*** SOURCE DATA ***

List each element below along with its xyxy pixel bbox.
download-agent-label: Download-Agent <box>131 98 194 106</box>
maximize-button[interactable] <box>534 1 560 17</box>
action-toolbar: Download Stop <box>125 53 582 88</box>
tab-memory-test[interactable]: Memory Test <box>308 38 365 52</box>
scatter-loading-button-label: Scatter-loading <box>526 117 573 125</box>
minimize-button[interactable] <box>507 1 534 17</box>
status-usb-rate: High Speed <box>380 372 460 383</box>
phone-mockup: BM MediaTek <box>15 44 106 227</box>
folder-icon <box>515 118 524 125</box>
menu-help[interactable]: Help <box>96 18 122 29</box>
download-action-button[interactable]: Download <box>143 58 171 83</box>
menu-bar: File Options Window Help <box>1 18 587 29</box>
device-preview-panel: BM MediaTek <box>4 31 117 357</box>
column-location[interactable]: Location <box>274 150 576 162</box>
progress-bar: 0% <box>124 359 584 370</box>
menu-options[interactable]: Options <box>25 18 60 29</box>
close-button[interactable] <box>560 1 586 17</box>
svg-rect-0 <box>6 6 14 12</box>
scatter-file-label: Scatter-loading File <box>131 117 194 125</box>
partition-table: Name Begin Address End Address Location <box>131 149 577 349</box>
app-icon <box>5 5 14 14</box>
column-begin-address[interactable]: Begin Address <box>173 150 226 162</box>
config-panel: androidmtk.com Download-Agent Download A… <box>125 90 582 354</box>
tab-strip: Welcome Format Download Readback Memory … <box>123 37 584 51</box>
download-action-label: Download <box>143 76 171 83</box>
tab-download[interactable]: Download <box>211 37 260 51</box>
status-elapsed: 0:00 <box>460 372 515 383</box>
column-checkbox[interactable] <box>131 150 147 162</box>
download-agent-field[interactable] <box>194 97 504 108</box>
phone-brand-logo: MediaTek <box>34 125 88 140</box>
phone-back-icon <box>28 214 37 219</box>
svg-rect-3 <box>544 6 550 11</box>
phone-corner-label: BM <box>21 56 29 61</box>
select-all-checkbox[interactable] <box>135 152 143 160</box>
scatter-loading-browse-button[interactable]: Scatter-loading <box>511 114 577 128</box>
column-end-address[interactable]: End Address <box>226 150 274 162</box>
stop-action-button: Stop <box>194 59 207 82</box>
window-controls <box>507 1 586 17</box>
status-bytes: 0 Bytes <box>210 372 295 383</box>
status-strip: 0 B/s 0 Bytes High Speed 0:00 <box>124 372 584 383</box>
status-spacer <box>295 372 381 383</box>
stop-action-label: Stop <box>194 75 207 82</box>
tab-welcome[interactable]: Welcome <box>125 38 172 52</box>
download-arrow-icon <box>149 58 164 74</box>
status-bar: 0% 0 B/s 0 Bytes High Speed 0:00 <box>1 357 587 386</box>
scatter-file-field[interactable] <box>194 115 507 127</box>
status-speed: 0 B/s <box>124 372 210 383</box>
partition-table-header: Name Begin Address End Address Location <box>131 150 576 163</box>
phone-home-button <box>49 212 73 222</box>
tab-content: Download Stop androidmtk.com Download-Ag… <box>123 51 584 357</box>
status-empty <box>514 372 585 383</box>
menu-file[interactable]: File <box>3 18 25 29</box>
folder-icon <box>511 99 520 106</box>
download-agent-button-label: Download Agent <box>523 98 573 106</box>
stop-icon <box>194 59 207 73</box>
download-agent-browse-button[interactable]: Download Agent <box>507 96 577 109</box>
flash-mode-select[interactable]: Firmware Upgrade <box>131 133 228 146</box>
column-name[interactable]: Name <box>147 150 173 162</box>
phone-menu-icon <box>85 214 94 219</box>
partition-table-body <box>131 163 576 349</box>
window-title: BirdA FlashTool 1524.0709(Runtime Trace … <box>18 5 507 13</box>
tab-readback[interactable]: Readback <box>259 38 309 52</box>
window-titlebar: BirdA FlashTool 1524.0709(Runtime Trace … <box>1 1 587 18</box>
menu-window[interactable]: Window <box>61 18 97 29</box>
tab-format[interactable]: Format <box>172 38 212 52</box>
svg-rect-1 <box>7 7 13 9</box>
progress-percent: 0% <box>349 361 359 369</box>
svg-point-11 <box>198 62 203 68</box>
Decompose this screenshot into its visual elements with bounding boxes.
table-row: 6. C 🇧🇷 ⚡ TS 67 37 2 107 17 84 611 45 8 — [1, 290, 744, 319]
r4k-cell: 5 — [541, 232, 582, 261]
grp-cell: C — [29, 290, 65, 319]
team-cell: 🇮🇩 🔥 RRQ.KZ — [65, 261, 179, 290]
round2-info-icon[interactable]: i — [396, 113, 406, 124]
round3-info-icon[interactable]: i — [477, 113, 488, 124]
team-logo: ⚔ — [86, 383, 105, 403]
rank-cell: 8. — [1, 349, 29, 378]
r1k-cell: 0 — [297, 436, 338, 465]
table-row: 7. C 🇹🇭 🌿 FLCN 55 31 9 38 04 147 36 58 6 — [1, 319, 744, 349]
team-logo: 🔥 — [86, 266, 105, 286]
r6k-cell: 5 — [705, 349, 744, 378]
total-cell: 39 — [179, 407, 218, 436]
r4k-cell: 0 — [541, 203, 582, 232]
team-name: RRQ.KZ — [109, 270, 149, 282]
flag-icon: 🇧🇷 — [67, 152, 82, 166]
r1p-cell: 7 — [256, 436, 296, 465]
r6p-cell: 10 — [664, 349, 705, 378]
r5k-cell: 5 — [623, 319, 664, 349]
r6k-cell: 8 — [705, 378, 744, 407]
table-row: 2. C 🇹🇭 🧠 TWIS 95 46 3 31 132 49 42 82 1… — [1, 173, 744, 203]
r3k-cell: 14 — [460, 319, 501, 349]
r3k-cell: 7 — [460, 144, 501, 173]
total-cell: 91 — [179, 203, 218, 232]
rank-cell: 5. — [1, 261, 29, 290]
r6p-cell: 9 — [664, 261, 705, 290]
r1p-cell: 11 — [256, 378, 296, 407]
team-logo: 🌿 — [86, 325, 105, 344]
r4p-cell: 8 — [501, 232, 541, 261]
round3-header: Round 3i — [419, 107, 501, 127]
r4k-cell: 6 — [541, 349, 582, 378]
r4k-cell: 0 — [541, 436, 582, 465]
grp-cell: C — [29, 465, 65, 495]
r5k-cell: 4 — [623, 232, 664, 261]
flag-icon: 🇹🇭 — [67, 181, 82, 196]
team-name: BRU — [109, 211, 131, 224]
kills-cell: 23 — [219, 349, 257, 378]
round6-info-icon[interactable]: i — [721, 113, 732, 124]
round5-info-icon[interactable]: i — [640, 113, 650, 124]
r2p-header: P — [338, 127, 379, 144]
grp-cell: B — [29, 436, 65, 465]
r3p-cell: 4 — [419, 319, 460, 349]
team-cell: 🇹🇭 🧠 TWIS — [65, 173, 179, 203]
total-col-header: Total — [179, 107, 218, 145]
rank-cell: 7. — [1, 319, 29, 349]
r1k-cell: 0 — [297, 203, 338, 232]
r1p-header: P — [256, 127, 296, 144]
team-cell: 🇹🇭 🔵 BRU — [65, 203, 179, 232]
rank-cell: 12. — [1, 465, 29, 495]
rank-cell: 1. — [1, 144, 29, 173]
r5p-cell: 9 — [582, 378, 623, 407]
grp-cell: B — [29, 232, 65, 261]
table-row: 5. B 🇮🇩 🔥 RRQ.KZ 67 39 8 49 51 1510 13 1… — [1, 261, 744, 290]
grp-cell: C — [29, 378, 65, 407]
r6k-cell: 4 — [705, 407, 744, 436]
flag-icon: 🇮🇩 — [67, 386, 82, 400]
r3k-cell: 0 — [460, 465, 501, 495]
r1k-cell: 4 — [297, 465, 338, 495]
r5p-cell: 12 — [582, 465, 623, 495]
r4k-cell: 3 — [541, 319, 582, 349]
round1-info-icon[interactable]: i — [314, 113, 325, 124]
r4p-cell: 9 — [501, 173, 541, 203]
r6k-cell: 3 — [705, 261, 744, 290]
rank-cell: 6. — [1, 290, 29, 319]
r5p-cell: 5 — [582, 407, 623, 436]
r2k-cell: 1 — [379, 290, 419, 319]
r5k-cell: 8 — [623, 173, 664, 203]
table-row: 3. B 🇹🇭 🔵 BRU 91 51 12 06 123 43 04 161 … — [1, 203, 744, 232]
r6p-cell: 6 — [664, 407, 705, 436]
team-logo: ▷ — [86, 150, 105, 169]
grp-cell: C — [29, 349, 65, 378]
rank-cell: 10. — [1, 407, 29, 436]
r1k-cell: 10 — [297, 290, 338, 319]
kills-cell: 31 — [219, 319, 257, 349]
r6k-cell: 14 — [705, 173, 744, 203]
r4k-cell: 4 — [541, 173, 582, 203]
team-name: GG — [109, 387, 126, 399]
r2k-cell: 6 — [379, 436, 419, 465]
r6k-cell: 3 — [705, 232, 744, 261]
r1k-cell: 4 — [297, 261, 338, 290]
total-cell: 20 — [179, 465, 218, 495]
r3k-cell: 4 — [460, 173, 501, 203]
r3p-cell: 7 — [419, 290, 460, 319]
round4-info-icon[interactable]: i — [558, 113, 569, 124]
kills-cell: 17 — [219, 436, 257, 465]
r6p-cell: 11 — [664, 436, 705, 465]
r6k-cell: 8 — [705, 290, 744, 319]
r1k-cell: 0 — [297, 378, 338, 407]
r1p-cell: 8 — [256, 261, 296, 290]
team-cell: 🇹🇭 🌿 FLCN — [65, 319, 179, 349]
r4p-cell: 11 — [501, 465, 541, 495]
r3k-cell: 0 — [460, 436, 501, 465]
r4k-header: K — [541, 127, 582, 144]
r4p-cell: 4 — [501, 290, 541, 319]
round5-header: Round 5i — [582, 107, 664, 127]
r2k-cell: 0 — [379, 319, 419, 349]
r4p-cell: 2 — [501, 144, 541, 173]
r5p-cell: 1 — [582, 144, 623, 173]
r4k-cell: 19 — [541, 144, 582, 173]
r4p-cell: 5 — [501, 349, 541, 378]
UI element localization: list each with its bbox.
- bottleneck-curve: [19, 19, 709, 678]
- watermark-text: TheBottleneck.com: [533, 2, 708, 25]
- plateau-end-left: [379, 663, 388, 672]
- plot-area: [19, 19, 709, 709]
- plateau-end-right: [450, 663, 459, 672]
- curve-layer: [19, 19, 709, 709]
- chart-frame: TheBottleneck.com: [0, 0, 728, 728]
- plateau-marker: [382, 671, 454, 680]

*** End of SOURCE DATA ***

REQUIREMENT
Only lines that hold the string "strip" belong in the answer, so copy every one of them from the records.

REPLY TO THE EXERCISE
tab-strip: Welcome Format Download Readback Memory … <box>123 37 584 51</box>
status-strip: 0 B/s 0 Bytes High Speed 0:00 <box>124 372 584 383</box>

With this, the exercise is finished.